- TASK DIRECTIONS -
Leave the pictures out and print every record below exactly as it stands.

(EXERCISE DATA begins)

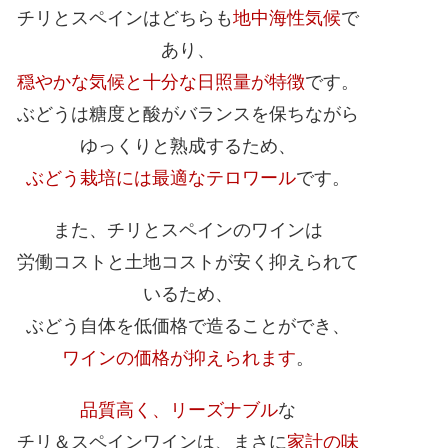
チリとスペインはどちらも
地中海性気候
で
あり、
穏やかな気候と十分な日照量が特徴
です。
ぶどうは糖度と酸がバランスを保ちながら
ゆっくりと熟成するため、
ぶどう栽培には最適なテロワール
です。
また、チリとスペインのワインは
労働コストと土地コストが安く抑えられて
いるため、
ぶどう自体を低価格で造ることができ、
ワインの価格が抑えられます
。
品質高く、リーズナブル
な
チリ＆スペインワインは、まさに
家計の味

(EXERCISE DATA ends)

- EXERCISE ANSWER -
チリとスペインはどちらも
地中海性気候
で
あり、
穏やかな気候と十分な日照量が特徴
です。
ぶどうは糖度と酸がバランスを保ちながら
ゆっくりと熟成するため、
ぶどう栽培には最適なテロワール
です。
また、チリとスペインのワインは
労働コストと土地コストが安く抑えられて
いるため、
ぶどう自体を低価格で造ることができ、
ワインの価格が抑えられます
。
品質高く、リーズナブル
な
チリ＆スペインワインは、まさに
家計の味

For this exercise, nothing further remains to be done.